With diseases, prevention is better than cure — there’s no cure for polio, so we need the vaccine. But we can’t prevent these kinds of disasters. Take the Yellowstone caldera — can we lessen the force of an eruption by drilling down into the magma chamber to release some of the pressure? Not at all. Even if you were able to overcome the technological challenge of drilling that far down, says Daniel Dzurisin, a geologist with the United States Geological Survey’s Volcano Hazards Program, “all you would be doing is a pinprick, in a very large, very complicated system — it’s not just a big balloon full of magma, and it wouldn’t notice.”

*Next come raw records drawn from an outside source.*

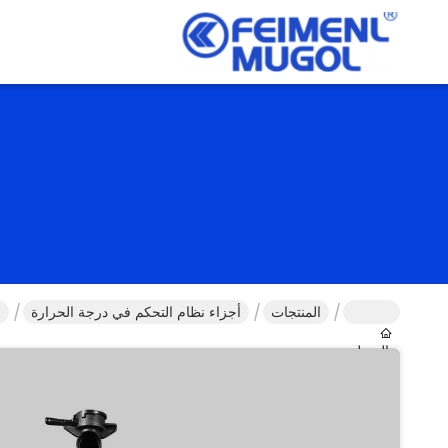
المنتجات
أجزاء نظام التحكم في درجة الحرارة
م
المنزل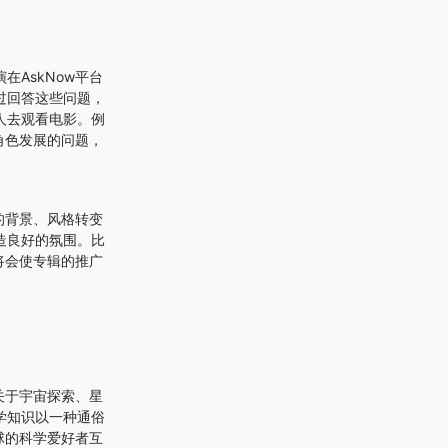
AskNow平台
过回答这些问题，
人去观看电影。例
角色发展的问题，
的背景、风格转变
造良好的氛围。比
将会使专辑的推广
关于宇宙探索、星
学知识以一种通俗
球的科学爱好者互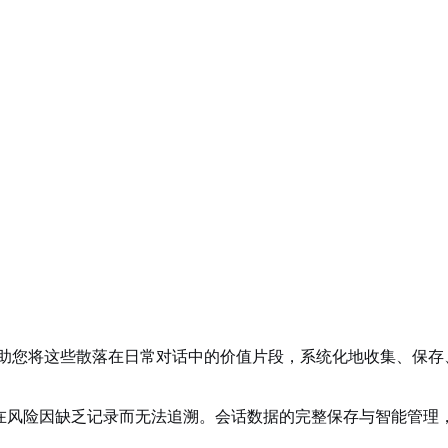
助您将这些散落在日常对话中的价值片段，系统化地收集、保存
在风险因缺乏记录而无法追溯。会话数据的完整保存与智能管理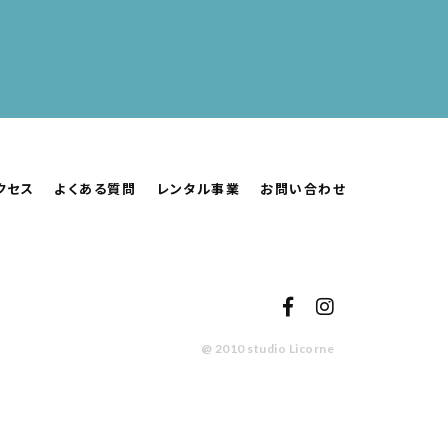
クセス
よくある質問
レンタル事業
お問い合わせ
@ 2010 studio Licorne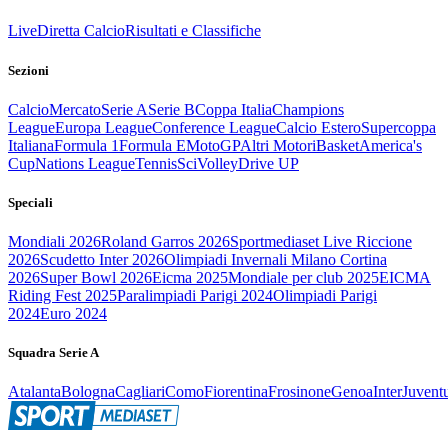
Live
Diretta Calcio
Risultati e Classifiche
Sezioni
Calcio
Mercato
Serie A
Serie B
Coppa Italia
Champions
League
Europa League
Conference League
Calcio Estero
Supercoppa
Italiana
Formula 1
Formula E
MotoGP
Altri Motori
Basket
America's
Cup
Nations League
Tennis
Sci
Volley
Drive UP
Speciali
Mondiali 2026
Roland Garros 2026
Sportmediaset Live Riccione
2026
Scudetto Inter 2026
Olimpiadi Invernali Milano Cortina
2026
Super Bowl 2026
Eicma 2025
Mondiale per club 2025
EICMA
Riding Fest 2025
Paralimpiadi Parigi 2024
Olimpiadi Parigi
2024
Euro 2024
Squadra Serie A
Atalanta
Bologna
Cagliari
Como
Fiorentina
Frosinone
Genoa
Inter
Juvent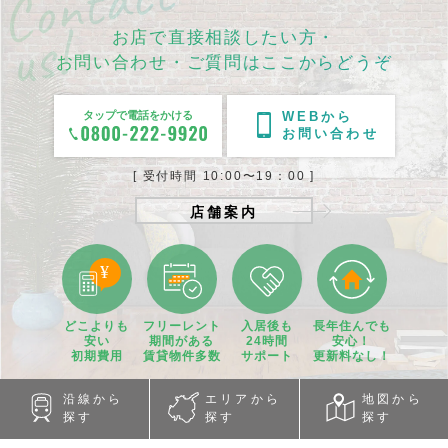
お店で直接相談したい方・
お問い合わせ・ご質問はここからどうぞ
タップで電話をかける
WEBから
お問い合わせ
[ 受付時間 10:00〜19：00 ]
店舗案内
どこよりも
フリーレント
入居後も
長年住んでも
安い
期間
がある
24時間
安心！
初期費用
賃貸物件
多数
サポート
更新料なし！
沿線から
エリアから
地図から
探す
探す
探す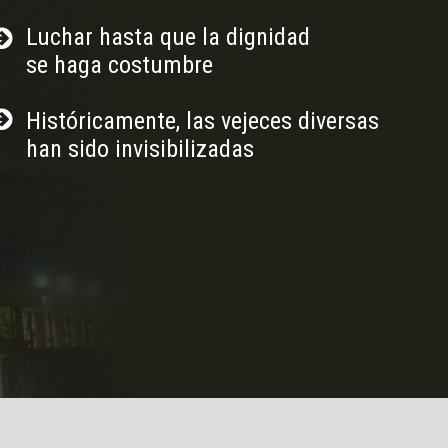
Luchar hasta que la dignidad
se haga costumbre
Históricamente, las vejeces diversas
han sido invisibilizadas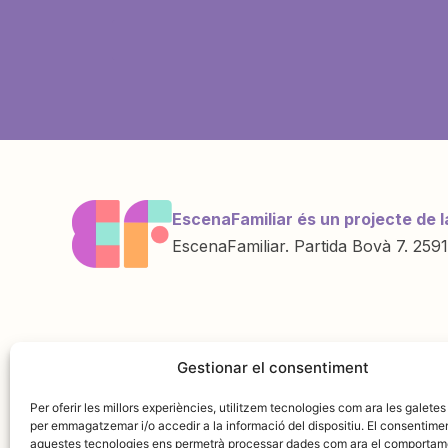
EscenaFamiliar és un projecte de l
EscenaFamiliar. Partida Bovà 7. 2591
Una iniciativa de
Amb la col·labo
Gestionar el consentiment
Per oferir les millors experiències, utilitzem tecnologies com ara les galetes
per emmagatzemar i/o accedir a la informació del dispositiu. El consentime
aquestes tecnologies ens permetrà processar dades com ara el comportam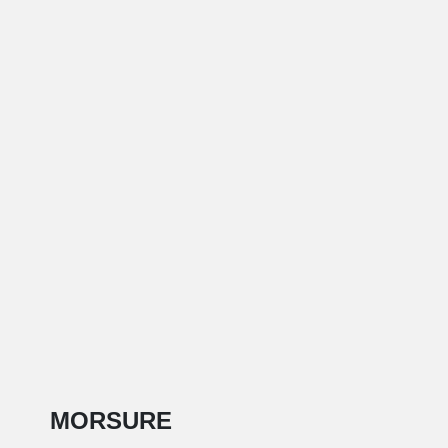
MORSURE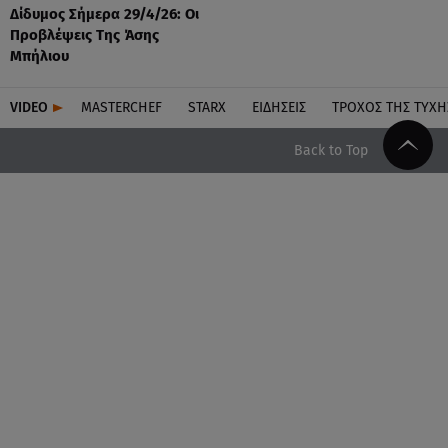
Δίδυμος Σήμερα 29/4/26: Οι
Προβλέψεις Της Άσης
Μπήλιου
VIDEO
MASTERCHEF
STARX
ΕΙΔΉΣΕΙΣ
ΤΡΟΧΌΣ ΤΗΣ ΤΎΧΗ
Back to Top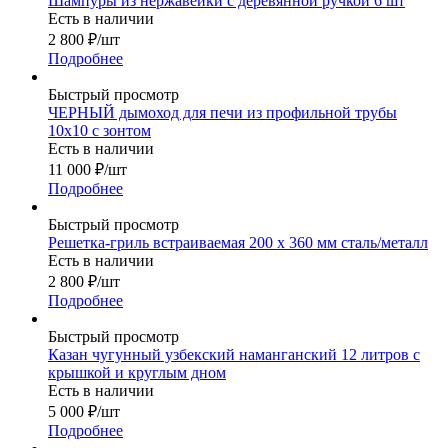
Шампуры из нержавейки с деревянной ручкой 6 шт
Есть в наличии
2 800
₽
/шт
Подробнее
Быстрый просмотр
ЧЕРНЫЙ дымоход для печи из профильной трубы
10х10 с зонтом
Есть в наличии
11 000
₽
/шт
Подробнее
Быстрый просмотр
Решетка-гриль встраиваемая 200 х 360 мм сталь/металл
Есть в наличии
2 800
₽
/шт
Подробнее
Быстрый просмотр
Казан чугунный узбекский наманганский 12 литров с
крышкой и круглым дном
Есть в наличии
5 000
₽
/шт
Подробнее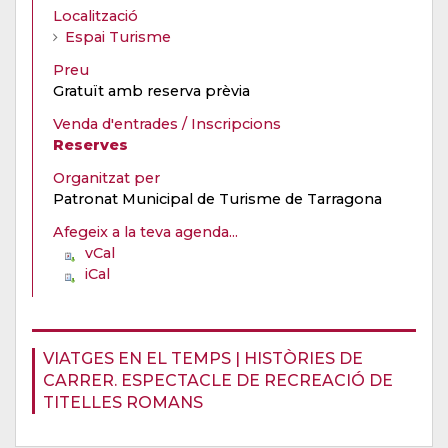
Localització
Espai Turisme
Preu
Gratuït amb reserva prèvia
Venda d'entrades / Inscripcions
Reserves
Organitzat per
Patronat Municipal de Turisme de Tarragona
Afegeix a la teva agenda...
vCal
iCal
VIATGES EN EL TEMPS | HISTÒRIES DE
CARRER. ESPECTACLE DE RECREACIÓ DE
TITELLES ROMANS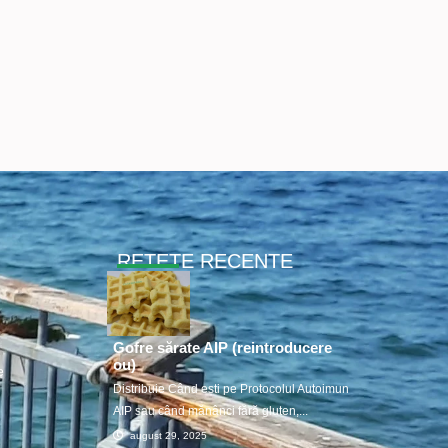
RETETE RECENTE
Gofre sărate AIP (reintroducere
ou)
e
Distribuie Când ești pe Protocolul Autoimun
AIP sau când mănânci fără gluten,...
august 29, 2025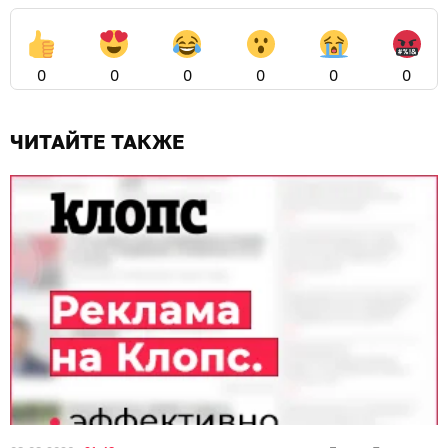
0
0
0
0
0
0
ЧИТАЙТЕ ТАКЖЕ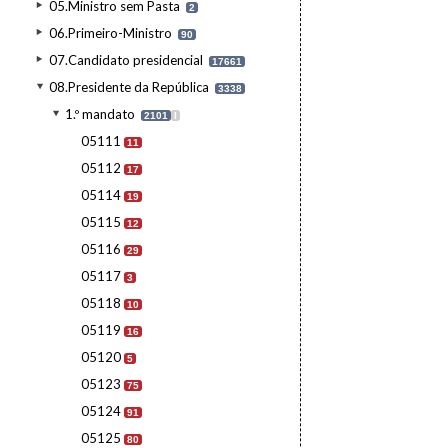
05.Ministro sem Pasta
2
06.Primeiro-Ministro
90
07.Candidato presidencial
17661
08.Presidente da República
3338
1.º mandato
2101
I
05111
11
05112
17
05114
19
05115
12
05116
29
05117
3
05118
10
05119
16
05120
5
05123
75
05124
91
05125
80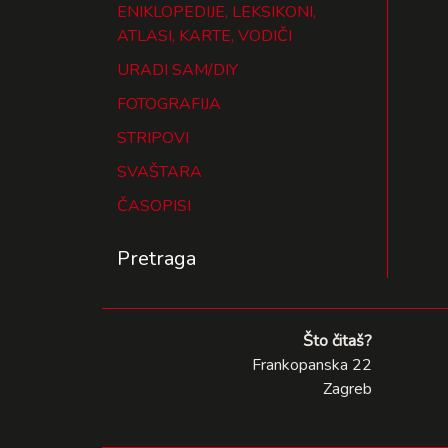
ENIKLOPEDIJE, LEKSIKONI,
ATLASI, KARTE, VODIČI
URADI SAM/DIY
FOTOGRAFIJA
STRIPOVI
SVAŠTARA
ČASOPISI
Pretraga
Što čitaš?
Frankopanska 22
Zagreb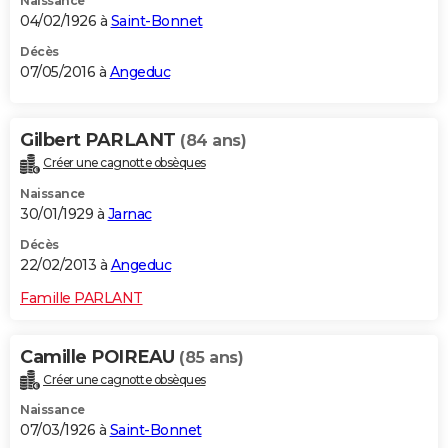
Naissance
04/02/1926 à
Saint-Bonnet
Décès
07/05/2016 à
Angeduc
Gilbert PARLANT
(84 ans)
Créer une cagnotte obsèques
Naissance
30/01/1929 à
Jarnac
Décès
22/02/2013 à
Angeduc
Famille PARLANT
Camille POIREAU
(85 ans)
Créer une cagnotte obsèques
Naissance
07/03/1926 à
Saint-Bonnet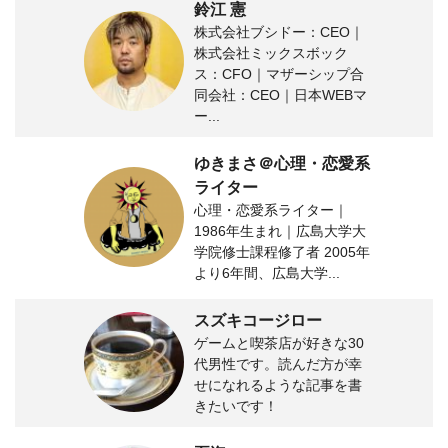
鈴江 憲
株式会社ブシドー：CEO｜
株式会社ミックスボック
ス：CFO｜マザーシップ合
同会社：CEO｜日本WEBマ
ー...
ゆきまさ＠心理・恋愛系
ライター
心理・恋愛系ライター｜
1986年生まれ｜広島大学大
学院修士課程修了者 2005年
より6年間、広島大学...
スズキコージロー
ゲームと喫茶店が好きな30
代男性です。読んだ方が幸
せになれるような記事を書
きたいです！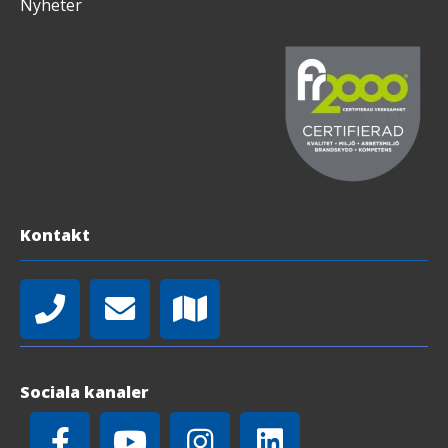
Nyheter
Kontakt
Sociala kanaler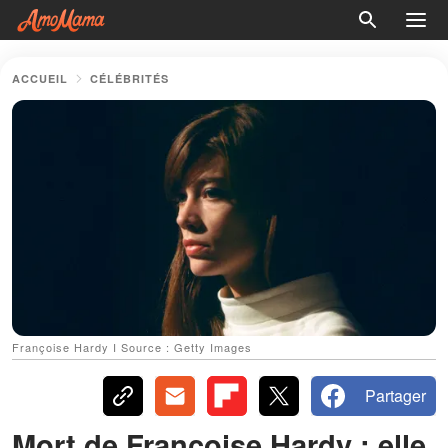
ACCUEIL
CÉLÉBRITÉS
Françoise Hardy I Source : Getty Images
Partager
Mort de Françoise Hardy : elle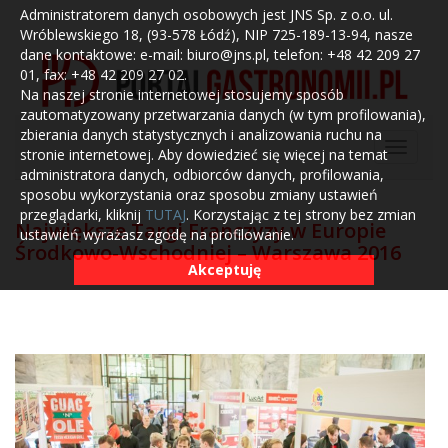
Administratorem danych osobowych jest JNS Sp. z o.o. ul.
Wróblewskiego 18, (93-578 Łódź), NIP 725-189-13-94, nasze
dane kontaktowe: e-mail: biuro@jns.pl, telefon: +48 42 209 27
01, fax: +48 42 209 27 02.
Na naszej stronie internetowej stosujemy sposób
zautomatyzowany przetwarzania danych (w tym profilowania),
zbierania danych statystycznych i analizowania ruchu na
stronie internetowej. Aby dowiedzieć się więcej na temat
administratora danych, odbiorców danych, profilowania,
sposobu wykorzystania oraz sposobu zmiany ustawień
przeglądarki, kliknij
TUTAJ
. Korzystając z tej strony bez zmian
Największe Targi Franczyzy w Europie
ustawień wyrażasz zgodę na profilowanie.
Środkowo-Wschodniej – Warszawa 2016
Akceptuję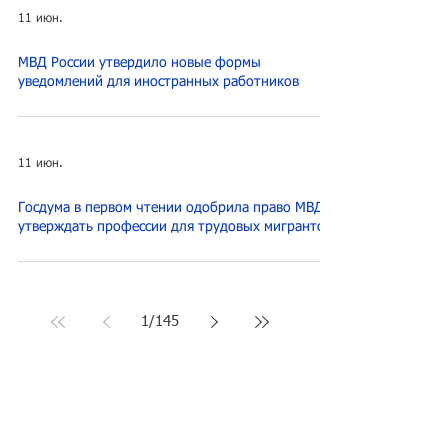
11 июн.
МВД России утвердило новые формы
уведомлений для иностранных работников
11 июн.
Госдума в первом чтении одобрила право МВД
утверждать профессии для трудовых мигрантов
1
/
145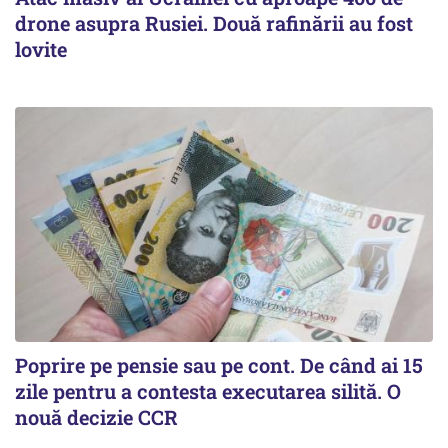
drone asupra Rusiei. Două rafinării au fost
lovite
Poprire pe pensie sau pe cont. De când ai 15
zile pentru a contesta executarea silită. O
nouă decizie CCR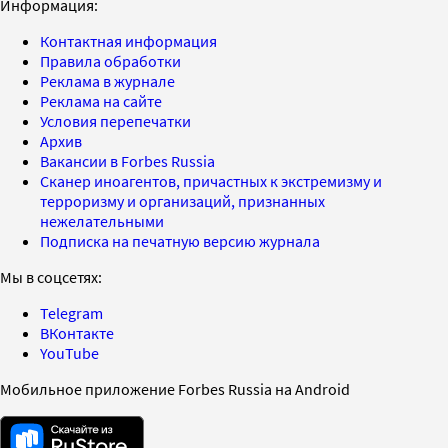
Информация:
Контактная информация
Правила обработки
Реклама в журнале
Реклама на сайте
Условия перепечатки
Архив
Вакансии в Forbes Russia
Сканер иноагентов, причастных к экстремизму и
терроризму и организаций, признанных
нежелательными
Подписка на печатную версию журнала
Мы в соцсетях:
Telegram
ВКонтакте
YouTube
Мобильное приложение Forbes Russia на Android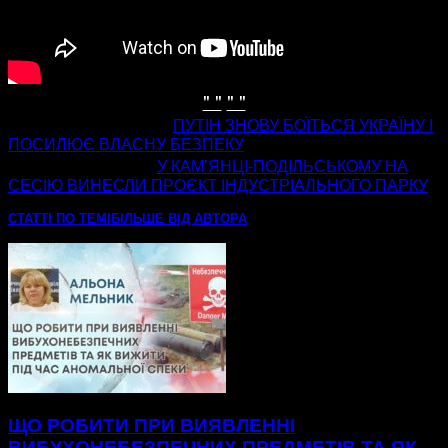
" "
" "
попередня стаття
ПУТІН ЗНОВУ БОЇТЬСЯ УКРАЇНУ І
ПОСИЛЮЄ ВЛАСНУ БЕЗПЕКУ
наступна стаття
У КАМʼЯНЦІ-ПОДІЛЬСЬКОМУ НА
СЕСІЮ ВИНЕСЛИ ПРОЄКТ ІНДУСТРІАЛЬНОГО ПАРКУ
СТАТТІ ПО ТЕМІ
БІЛЬШЕ ВІД АВТОРА
ЩО РОБИТИ ПРИ ВИЯВЛЕННІ
ВИБУХОНЕБЕЗПЕЧНИХ ПРЕДМЕТІВ ТА ЯК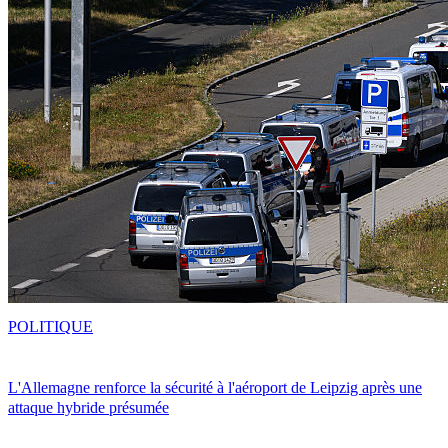
POLITIQUE
L'Allemagne renforce la sécurité à l'aéroport de Leipzig après une
attaque hybride présumée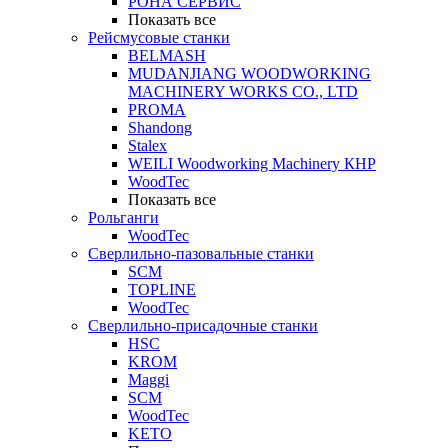
РОНА СЕРВИС
Показать все
Рейсмусовые станки
BELMASH
MUDANJIANG WOODWORKING
MACHINERY WORKS CO., LTD
PROMA
Shandong
Stalex
WEILI Woodworking Machinery КНР
WoodTec
Показать все
Рольганги
WoodTec
Сверлильно-пазовальные станки
SCM
TOPLINE
WoodTec
Сверлильно-присадочные станки
HSC
KROM
Maggi
SCM
WoodTec
KETO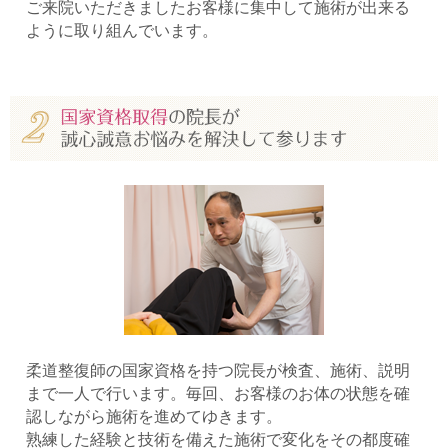
ご来院いただきましたお客様に集中して施術が出来る
ように取り組んでいます。
柔道整復師の国家資格を持つ院長が検査、施術、説明
まで一人で行います。毎回、お客様のお体の状態を確
認しながら施術を進めてゆきます。
熟練した経験と技術を備えた施術で変化をその都度確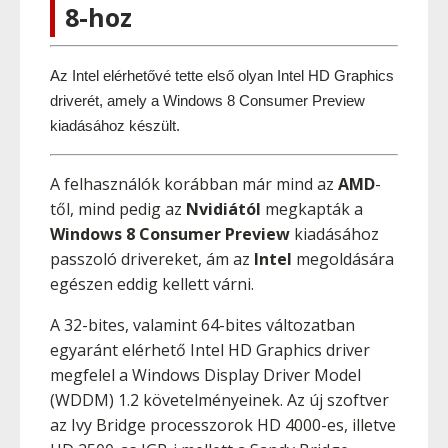
8-hoz
Az Intel elérhetővé tette első olyan Intel HD Graphics 
driverét, amely a Windows 8 Consumer Preview 
kiadásához készült.
A felhasználók korábban már mind az
AMD
-
től, mind pedig az
Nvidiától
megkapták a
Windows 8 Consumer Preview
kiadásához
passzoló drivereket, ám az
Intel
megoldására
egészen eddig kellett várni.
A 32-bites, valamint 64-bites változatban
egyaránt elérhető Intel HD Graphics driver
megfelel a Windows Display Driver Model
(WDDM) 1.2 követelményeinek. Az új szoftver
az Ivy Bridge processzorok HD 4000-es, illetve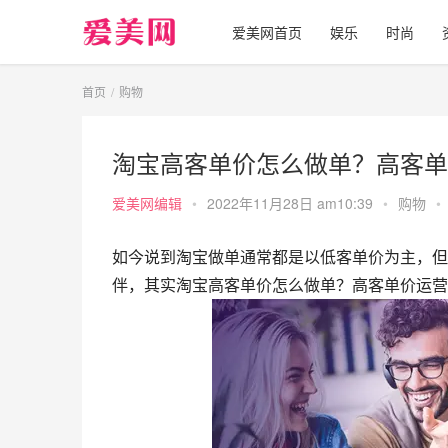
爱美网首页
娱乐
时尚
首页
购物
淘宝高客单价怎么做单？高客单
爱美网编辑
•
2022年11月28日 am10:39
•
购物
•
如今说到淘宝做单通常都是以低客单价为主，但
伴，其实淘宝高客单价怎么做单？高客单价运营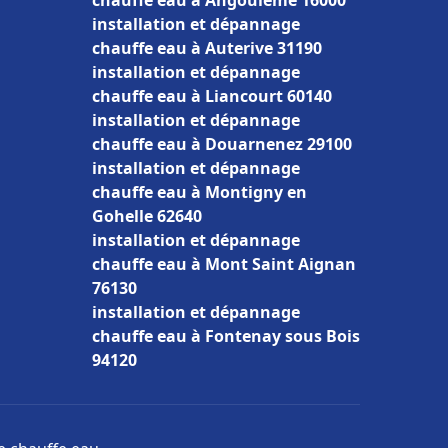
chauffe eau à Angoulême 16000
installation et dépannage
chauffe eau à Auterive 31190
installation et dépannage
chauffe eau à Liancourt 60140
installation et dépannage
chauffe eau à Douarnenez 29100
installation et dépannage
chauffe eau à Montigny en
Gohelle 62640
installation et dépannage
chauffe eau à Mont Saint Aignan
76130
installation et dépannage
chauffe eau à Fontenay sous Bois
94120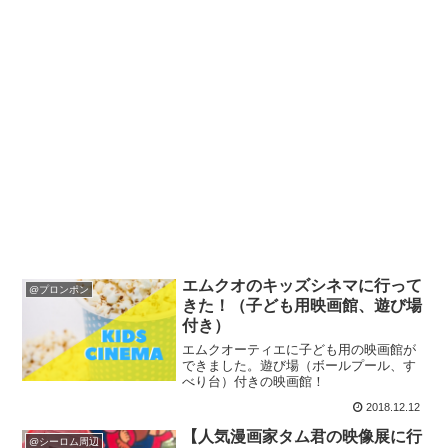
エムクオのキッズシネマに行って
@プロンポン
きた！（子ども用映画館、遊び場
付き）
エムクオーティエに子ども用の映画館が
できました。遊び場（ボールプール、す
べり台）付きの映画館！
2018.12.12
【人気漫画家タム君の映像展に行
@シーロム周辺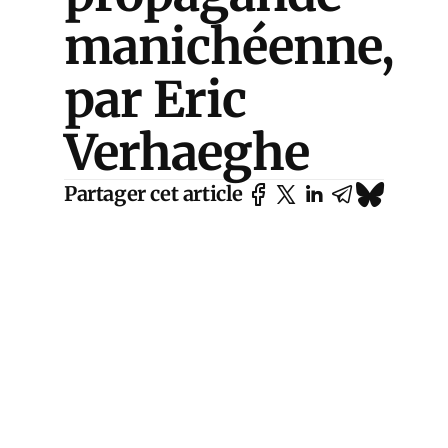
manichéenne,
par Eric
Verhaeghe
Partager cet article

I thought about that line for weeks: It wouldn’t notice. We can study a subduction zone obsessively, or pretend it doesn’t exist. Millions of people who live in areas vulnerable to megathrust tsunamis don’t even have the choice to worry or not; they don’t know the threat exists to begin with. Especially now, when we’re likely past the point of avoiding a climate calamity of our own creation, disasters can feel like karmic punishment. But the Earth is not a vengeful god — just an indifferent one.